[comp.sys.sun] submission: Explanation of BAD TRAP crashes

sitongia@hao.ucar.edu (Leonard Sitongia) (04/12/90)

System Context: Sun-4/280, SunOS4.0.3, ALM-II 

Once in a while the question arises, what causes the panics with BAD TRAP
and some kind of data or text fault.  While this doesn't qualify for
frequently asked questions, perhaps you would consider posting this.

My site was getting these kinds of panics at a rate of serveral per week
after installing 4.0.3.  It may have been in 4.0.1 also.  After many false
leads, Sun finally escalated the problem to their corporate level and a
specialist in California got involved.  I dont know the details, but soon
afterward we finally got a patch to fix this problem.  Here is an extract
from the patch tape README.

If you have this type of problem, you should contact your Sun software
support to request the bugfix.

-Leonard E. Sitongia    System Manager		 (303) 497-1509
USPS Mail: High Altitude Observatory P.O. Box 3000 Boulder CO  80307
Internet:               sitongia@hao.ucar.edu
SPAN:			NSFGW::"hao.ucar.edu!sitongia"	[NSFGW=9580]

@(#)README 1.1 [limes] 89/09/08 SMI

This archive contains all the changes to the serial drivers and streams
code since SunOS 4.0.3 FCS 2, and a quickie install script as an example
of how to rebuild a kernel with the new drivers.

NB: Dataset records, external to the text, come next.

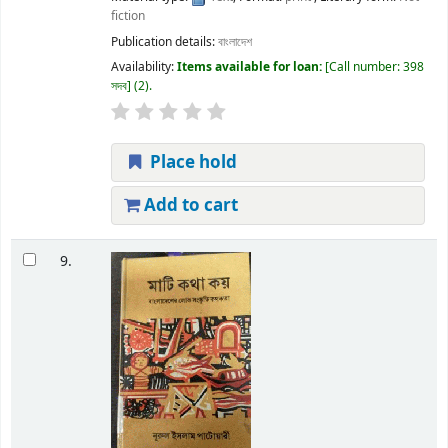
fiction
Publication details:
বাংলাদেশ
Availability:
Items available for loan:
Call number:
398
সদব
(2).
Place hold
Add to cart
9.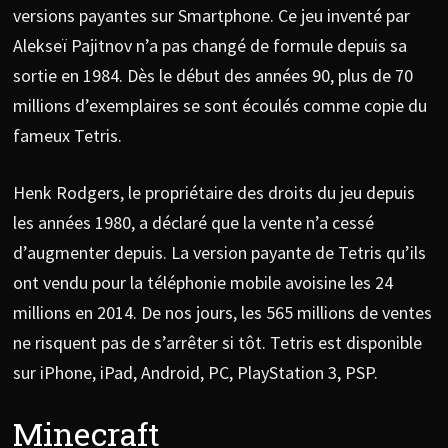
versions payantes sur Smartphone. Ce jeu inventé par
Alekseï Pajitnov n’a pas changé de formule depuis sa
sortie en 1984. Dès le début des années 90, plus de 70
millions d’exemplaires se sont écoulés comme copie du
fameux Tetris.
Henk Rodgers, le propriétaire des droits du jeu depuis
les années 1980, a déclaré que la vente n’a cessé
d’augmenter depuis. La version payante de Tetris qu’ils
ont vendu pour la téléphonie mobile avoisine les 24
millions en 2014. De nos jours, les 565 millions de ventes
ne risquent pas de s’arrêter si tôt. Tetris est disponible
sur iPhone, iPad, Android, PC, PlayStation 3, PSP.
Minecraft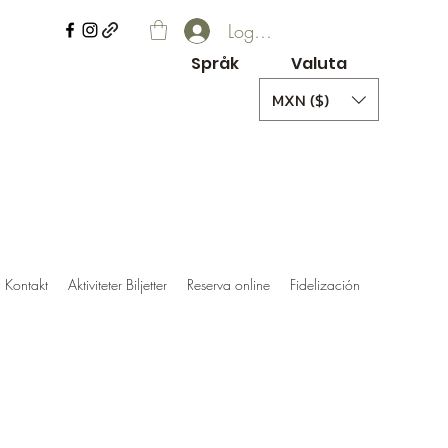
Logga in
Språk
Valuta
MXN ($)
Kontakt
Aktiviteter Biljetter
Reserva online
Fidelización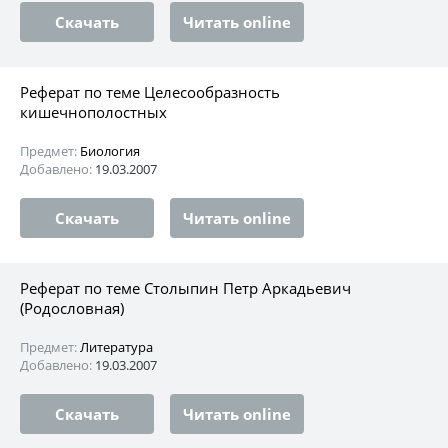
Скачать
Читать online
Реферат по теме Целесообразность
кишечнополостных
Предмет:
Биология
Добавлено:
19.03.2007
Скачать
Читать online
Реферат по теме Столыпин Петр Аркадьевич
(Родословная)
Предмет:
Литература
Добавлено:
19.03.2007
Скачать
Читать online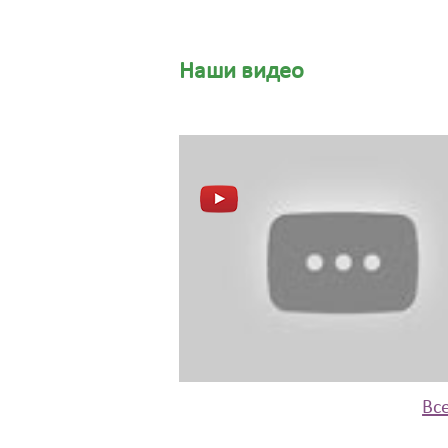
Наши видео
Вс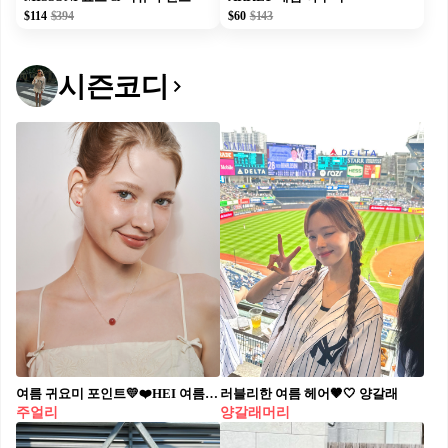
$114
$394
$60
$143
시즌코디
여름 귀요미 포인트💛❤️HEI 여름 데일리에 돋보이는 컬러감과 귀여운 원석 포인트🎀 #광고
러블리한 여름 헤어🤎🤍 양갈래
주얼리
양갈래머리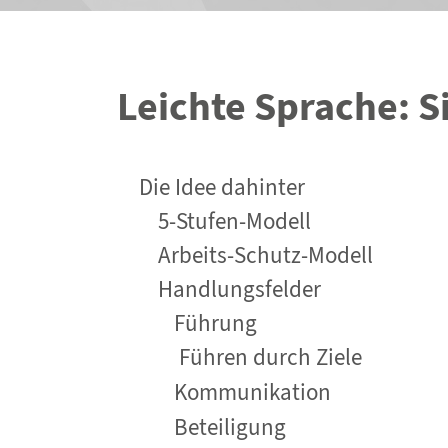
Leichte Sprache: 
Die Idee dahinter
5-Stufen-Modell
Arbeits-Schutz-Modell
Handlungsfelder
Führung
Führen durch Ziele
Kommunikation
Beteiligung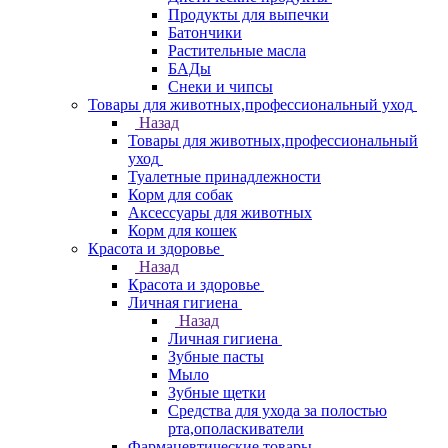
Продукты для выпечки
Батончики
Растительные масла
БАДы
Снеки и чипсы
Товары для животных,профессиональный уход
Назад
Товары для животных,профессиональный
уход
Туалетные принадлежности
Корм для собак
Аксессуары для животных
Корм для кошек
Красота и здоровье
Назад
Красота и здоровье
Личная гигиена
Назад
Личная гигиена
Зубные пасты
Мыло
Зубные щетки
Средства для ухода за полостью
рта,ополаскиватели
Фармацевтические товары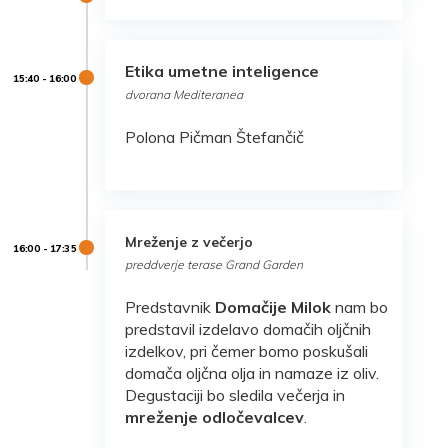
Etika umetne inteligence
dvorana Mediteranea
Polona Pičman Štefančič
Mreženje z večerjo
preddverje terase Grand Garden
Predstavnik
Domačije Milok
nam bo
predstavil izdelavo domačih oljčnih
izdelkov, pri čemer bomo poskušali
domača oljčna olja in namaze iz oliv.
Degustaciji bo sledila večerja in
mreženje odločevalcev
.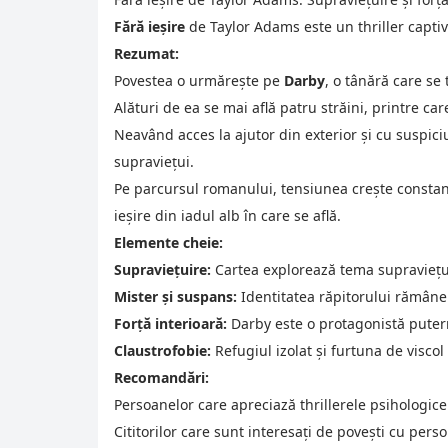
Fără ieșire
de Taylor Adams este un thriller captiva
Rezumat:
Povestea o urmărește pe
Darby
, o tânără care se 
Alături de ea se mai află patru străini, printre c
Neavând acces la ajutor din exterior și cu suspici
supraviețui.
Pe parcursul romanului, tensiunea crește constant
ieșire din iadul alb în care se află.
Elemente cheie:
Supraviețuire:
Cartea explorează tema supraviețuiri
Mister și suspans:
Identitatea răpitorului rămâne 
Forță interioară:
Darby este o protagonistă puternic
Claustrofobie:
Refugiul izolat și furtuna de viscol
Recomandări:
Persoanelor care apreciază thrillerele psihologice
Cititorilor care sunt interesați de povești cu perso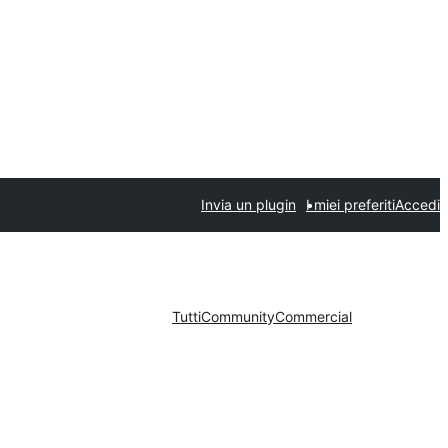
Invia un plugin
I miei preferiti
Accedi
Tutti
Community
Commercial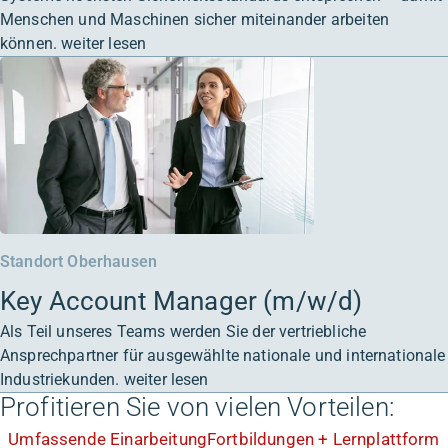
Menschen und Maschinen sicher miteinander arbeiten
können.
weiter lesen
Standort Oberhausen
Key Account Manager (m/w/d)
Als Teil unseres Teams werden Sie der vertriebliche
Ansprechpartner für ausgewählte nationale und internationale
Industriekunden.
weiter lesen
Profitieren Sie von vielen Vorteilen:
Umfassende Einarbeitung
Fortbildungen + Lernplattform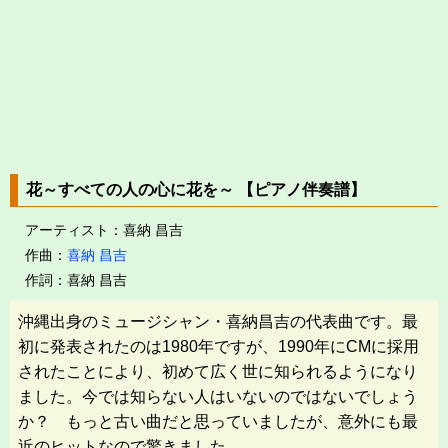
花～すべての人の心に花を～ 【ピアノ伴奏譜】
アーティスト：喜納 昌吉
作曲：
喜納 昌吉
作詞：喜納 昌吉
沖縄出身のミュージシャン・喜納昌吉の代表曲です。最
初に発表されたのは1980年ですが、1990年にCMに採用
されたことにより、初めて広く世に知られるようになり
ました。今では知らない人はいないのではないでしょう
か？ もっと古い曲だと思っていましたが、意外にも最
近のヒットなので驚きました。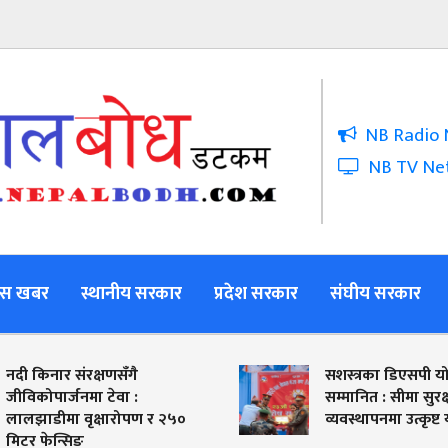
NB Radio 
NB TV Ne
स खबर
स्थानीय सरकार
प्रदेश सरकार
संघीय सरकार
नदी किनार संरक्षणसँगै
सशस्त्रका डिएसपी योग
जीविकोपार्जनमा टेवा :
सम्मानित : सीमा सुरक्
लालझाडीमा वृक्षारोपण र २५०
व्यवस्थापनमा उत्कृष्
मिटर फेन्सिङ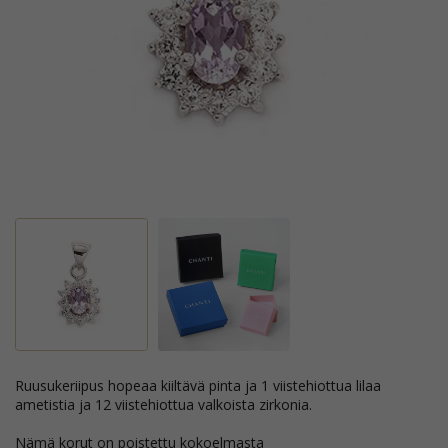
ruusukeriipus hopeaa kiiltävä pinta ja 1 viistehiottua lilaa
ametistia ja 12 viistehiottua valkoista zirkonia.
Nämä korut on poistettu kokoelmasta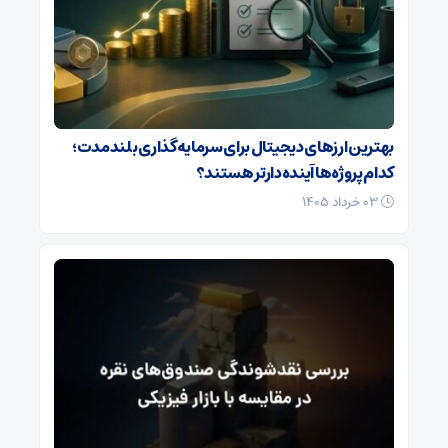
بهترین ارزهای دیجیتال برای سرمایه‌گذاری بلندمدت؛
کدام پروژه‌ها آینده‌دارتر هستند؟
۰۳ خرداد ۱۴۰۵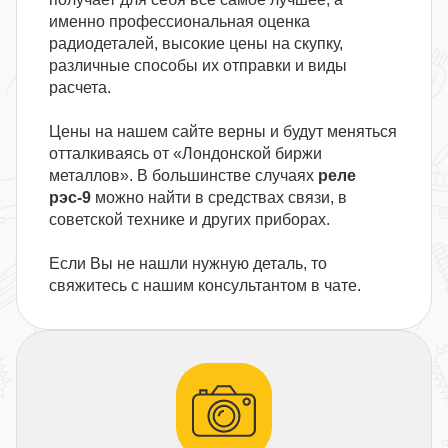
именно профессиональная оценка
радиодеталей, высокие цены на скупку,
различные способы их отправки и виды
расчета.
Цены на нашем сайте верны и будут меняться
отталкиваясь от «Лондонской биржи
металлов». В большинстве случаях
реле
рэс-9
можно найти в средствах связи, в
советской технике и других приборах.
Если Вы не нашли нужную деталь, то
свяжитесь с нашим консультантом в чате.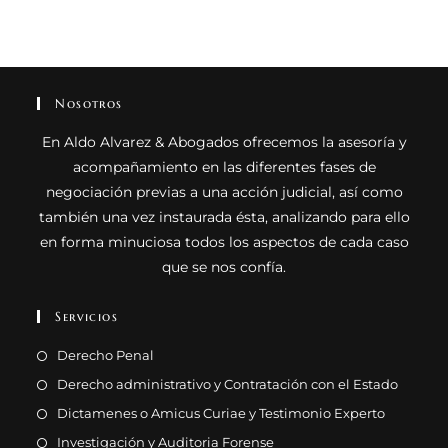
Nosotros
En Aldo Alvarez & Abogados ofrecemos la asesoría y
acompañamiento en las diferentes fases de
negociación previas a una acción judicial, así como
también una vez instaurada ésta, analizando para ello
en forma minuciosa todos los aspectos de cada caso
que se nos confía.
Servicios
Derecho Penal
Derecho administrativo y Contratación con el Estado
Dictamenes o Amicus Curiae y Testimonio Experto
Investigación y Auditoria Forense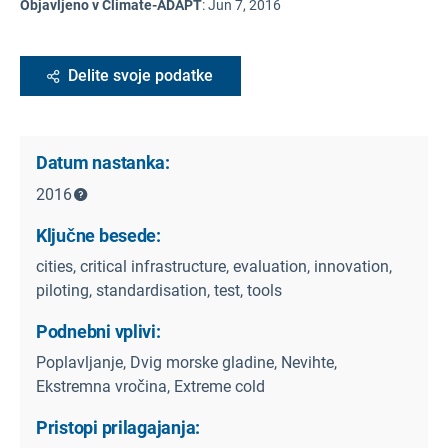
Objavljeno v Climate-ADAPT
:
Jun 7, 2016
Delite svoje podatke
Datum nastanka:
2016
Ključne besede:
cities, critical infrastructure, evaluation, innovation,
piloting, standardisation, test, tools
Podnebni vplivi:
Poplavljanje, Dvig morske gladine, Nevihte,
Ekstremna vročina, Extreme cold
Pristopi prilagajanja: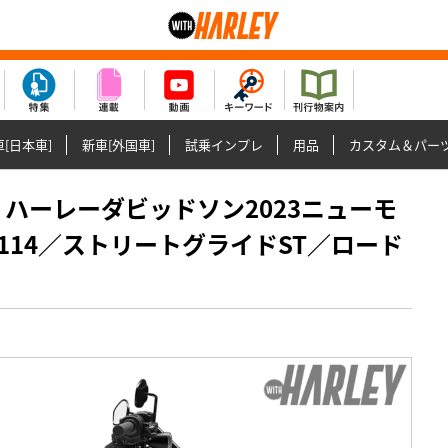
[日本車]
新車[外国車]
試乗インプレ
用品
カスタム＆パー
紹介】ハーレーダビッドソン2023ニューモ
14／ストリートグライドST／ロード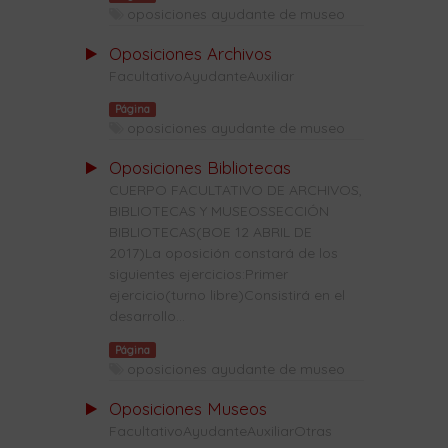
oposiciones ayudante de museo
Oposiciones Archivos
FacultativoAyudanteAuxiliar
Página
oposiciones ayudante de museo
Oposiciones Bibliotecas
CUERPO FACULTATIVO DE ARCHIVOS,
BIBLIOTECAS Y MUSEOSSECCIÓN
BIBLIOTECAS(BOE 12 ABRIL DE
2017)La oposición constará de los
siguientes ejercicios:Primer
ejercicio(turno libre)Consistirá en el
desarrollo...
Página
oposiciones ayudante de museo
Oposiciones Museos
FacultativoAyudanteAuxiliarOtras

These files fix the following BugTraq bugs:

[other bugs deleted by sitongia]

1025622	Panic bus error in streams close code

	The panic was being caused by a naive fix to #1019499, which
	introduced a race condition in the streams open/close code
	that could cause a stream to be torn down even though someone
	else was in the middle of opening it; the resulting corruption
	of data would cause the system to panic at some later time,
	normally after carrier was detected, getty opened the line,
	called vhangup, and closed the line. Specificly, the panic
	would occur most often during the "close" above, since the
	queue's q_qinfo pointer pointed at something unexpected. The
	fix is to back out the original fix for #1019499, and modify
	the streams code to properly handle the case of background
	processes holding a stream open that has been hung up.